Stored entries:
++++++

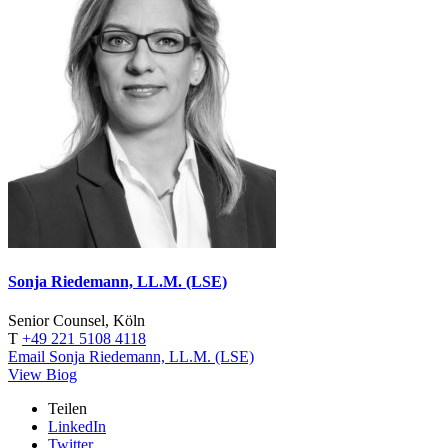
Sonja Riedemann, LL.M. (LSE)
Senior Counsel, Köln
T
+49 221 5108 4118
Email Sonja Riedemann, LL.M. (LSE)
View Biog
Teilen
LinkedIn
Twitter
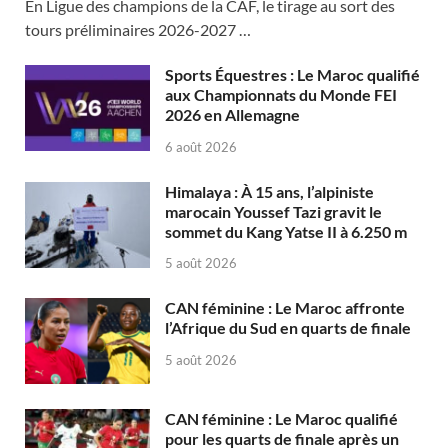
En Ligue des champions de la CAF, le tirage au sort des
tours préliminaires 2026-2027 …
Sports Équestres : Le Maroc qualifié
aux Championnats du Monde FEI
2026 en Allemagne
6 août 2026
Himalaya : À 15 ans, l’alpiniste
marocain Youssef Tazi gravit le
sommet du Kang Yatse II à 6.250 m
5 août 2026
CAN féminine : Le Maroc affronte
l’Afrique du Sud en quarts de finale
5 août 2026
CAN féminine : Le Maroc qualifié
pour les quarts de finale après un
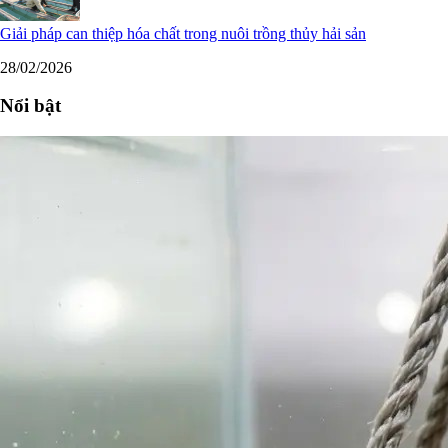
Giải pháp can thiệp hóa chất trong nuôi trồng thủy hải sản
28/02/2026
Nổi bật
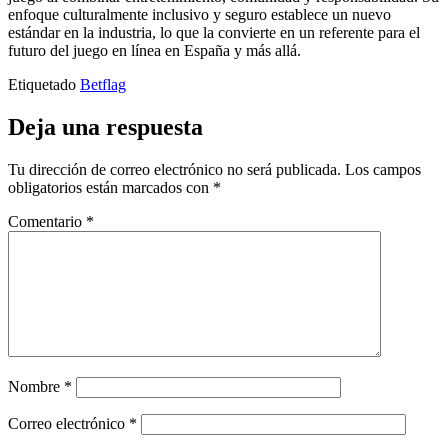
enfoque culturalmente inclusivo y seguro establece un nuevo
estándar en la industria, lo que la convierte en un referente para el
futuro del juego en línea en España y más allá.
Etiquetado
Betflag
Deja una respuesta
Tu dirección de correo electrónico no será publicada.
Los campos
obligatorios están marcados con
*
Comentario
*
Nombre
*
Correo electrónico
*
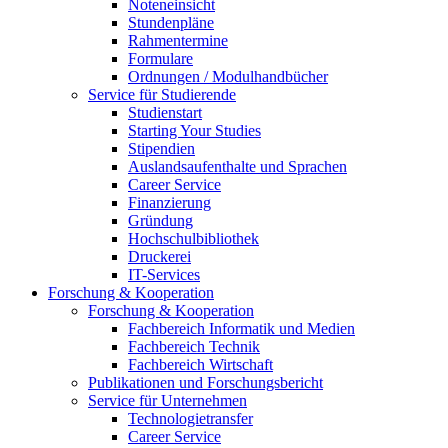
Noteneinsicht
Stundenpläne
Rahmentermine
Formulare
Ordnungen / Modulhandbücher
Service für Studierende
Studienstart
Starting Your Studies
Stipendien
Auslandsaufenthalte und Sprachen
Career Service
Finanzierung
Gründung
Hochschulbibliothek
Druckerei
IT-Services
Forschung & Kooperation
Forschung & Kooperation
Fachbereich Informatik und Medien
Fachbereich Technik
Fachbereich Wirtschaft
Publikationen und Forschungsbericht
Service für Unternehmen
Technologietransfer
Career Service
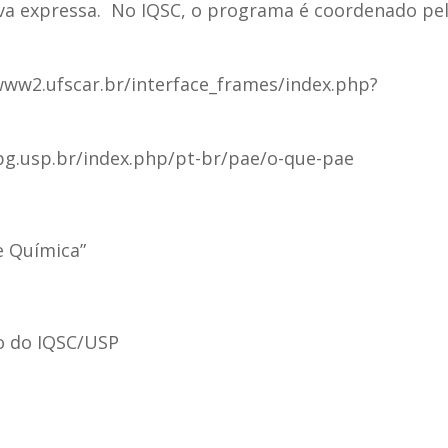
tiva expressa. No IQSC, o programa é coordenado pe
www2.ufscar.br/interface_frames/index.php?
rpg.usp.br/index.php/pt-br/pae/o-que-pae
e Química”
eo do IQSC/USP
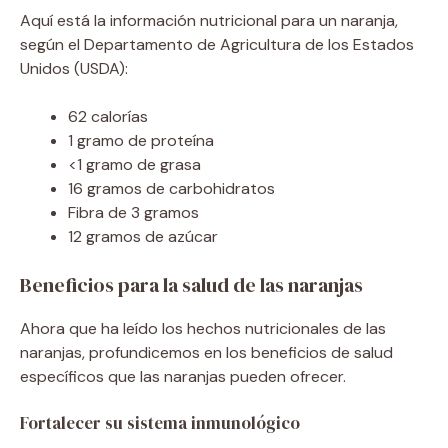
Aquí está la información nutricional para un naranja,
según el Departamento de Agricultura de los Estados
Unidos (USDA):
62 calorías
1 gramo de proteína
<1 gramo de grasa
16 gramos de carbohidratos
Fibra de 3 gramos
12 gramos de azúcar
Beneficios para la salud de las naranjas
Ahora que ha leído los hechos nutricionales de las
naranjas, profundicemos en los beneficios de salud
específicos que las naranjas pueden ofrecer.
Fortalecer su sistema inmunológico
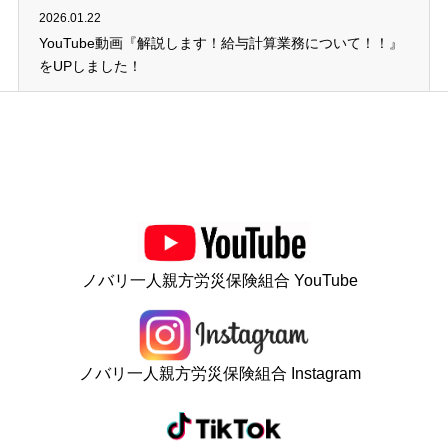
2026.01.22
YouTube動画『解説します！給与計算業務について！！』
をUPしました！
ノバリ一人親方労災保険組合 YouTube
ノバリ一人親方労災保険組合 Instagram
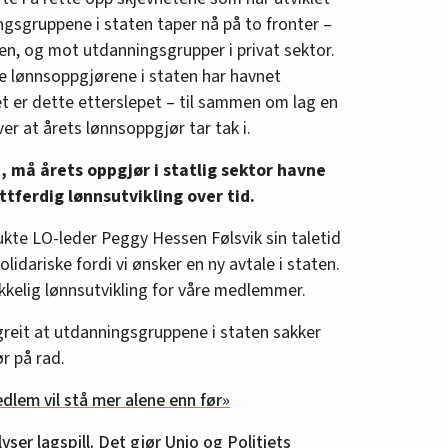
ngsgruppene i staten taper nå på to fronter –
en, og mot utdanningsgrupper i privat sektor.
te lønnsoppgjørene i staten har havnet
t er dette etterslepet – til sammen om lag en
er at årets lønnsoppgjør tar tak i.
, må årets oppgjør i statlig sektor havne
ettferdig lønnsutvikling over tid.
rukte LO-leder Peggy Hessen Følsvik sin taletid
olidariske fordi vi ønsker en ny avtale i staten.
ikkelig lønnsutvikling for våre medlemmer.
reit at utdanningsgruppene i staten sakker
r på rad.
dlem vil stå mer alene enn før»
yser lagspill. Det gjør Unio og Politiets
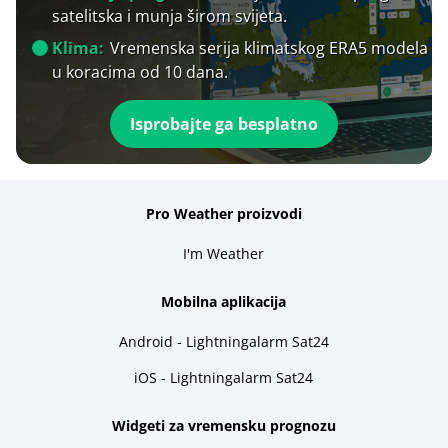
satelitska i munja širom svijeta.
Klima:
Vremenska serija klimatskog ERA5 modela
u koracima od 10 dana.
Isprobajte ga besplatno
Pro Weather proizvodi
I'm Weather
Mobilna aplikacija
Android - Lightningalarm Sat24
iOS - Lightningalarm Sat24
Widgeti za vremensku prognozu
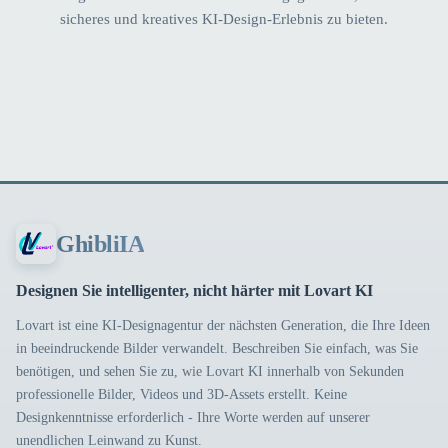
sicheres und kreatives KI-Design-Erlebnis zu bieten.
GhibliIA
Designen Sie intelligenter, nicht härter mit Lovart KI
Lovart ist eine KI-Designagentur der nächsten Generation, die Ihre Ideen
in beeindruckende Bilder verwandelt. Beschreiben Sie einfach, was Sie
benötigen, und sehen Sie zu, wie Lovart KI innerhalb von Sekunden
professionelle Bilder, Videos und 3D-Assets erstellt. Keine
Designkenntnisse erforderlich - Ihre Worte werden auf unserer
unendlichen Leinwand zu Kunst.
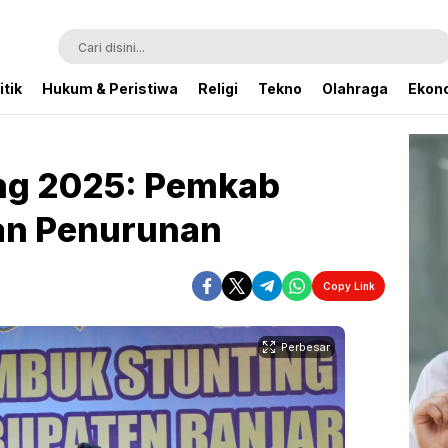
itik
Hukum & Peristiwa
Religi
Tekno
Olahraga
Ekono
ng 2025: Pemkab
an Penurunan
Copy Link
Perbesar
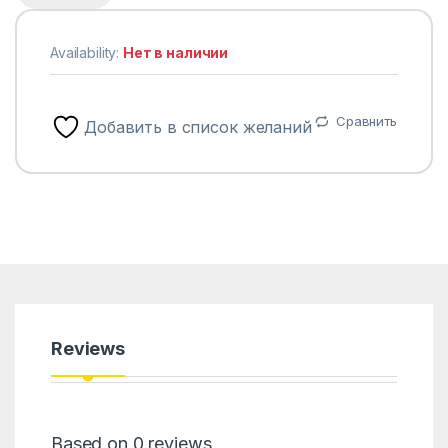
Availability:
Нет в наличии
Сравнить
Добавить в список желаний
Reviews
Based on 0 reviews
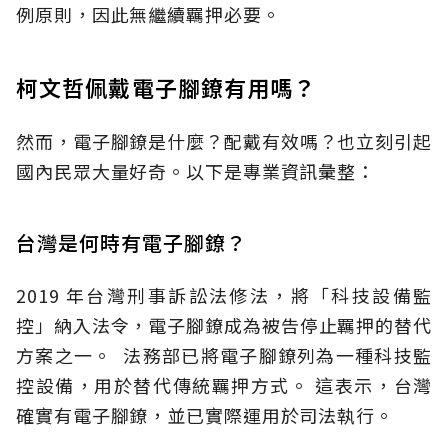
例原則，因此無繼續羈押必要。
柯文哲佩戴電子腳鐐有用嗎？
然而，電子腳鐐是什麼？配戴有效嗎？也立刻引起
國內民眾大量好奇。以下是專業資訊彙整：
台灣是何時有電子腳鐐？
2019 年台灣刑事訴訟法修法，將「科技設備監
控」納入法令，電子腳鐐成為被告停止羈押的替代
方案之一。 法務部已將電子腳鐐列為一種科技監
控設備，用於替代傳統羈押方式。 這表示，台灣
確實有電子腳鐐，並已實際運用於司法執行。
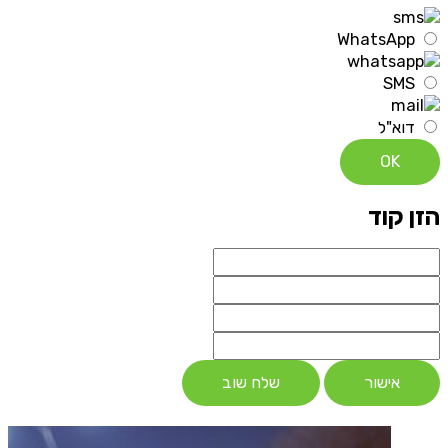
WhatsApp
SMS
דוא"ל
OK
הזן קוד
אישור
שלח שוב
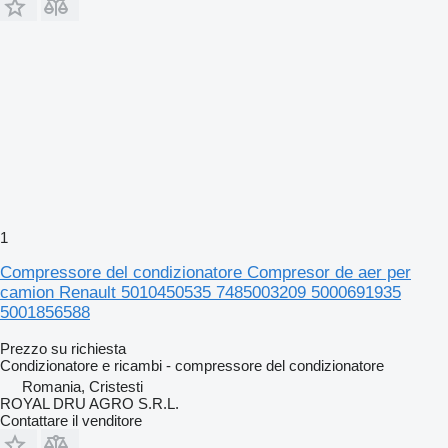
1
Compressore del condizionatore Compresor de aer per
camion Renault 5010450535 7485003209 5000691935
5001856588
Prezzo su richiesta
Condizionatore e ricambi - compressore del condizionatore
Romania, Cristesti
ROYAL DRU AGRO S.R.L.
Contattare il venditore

++++++

▶ **WORK INSTRUCTION**
Please return every line of the records above that contains the word "naranjas".

▶ **WRITTEN REPLY**
Beneficios para la salud de las naranjas
naranjas, profundicemos en los beneficios de salud
específicos que las naranjas pueden ofrecer.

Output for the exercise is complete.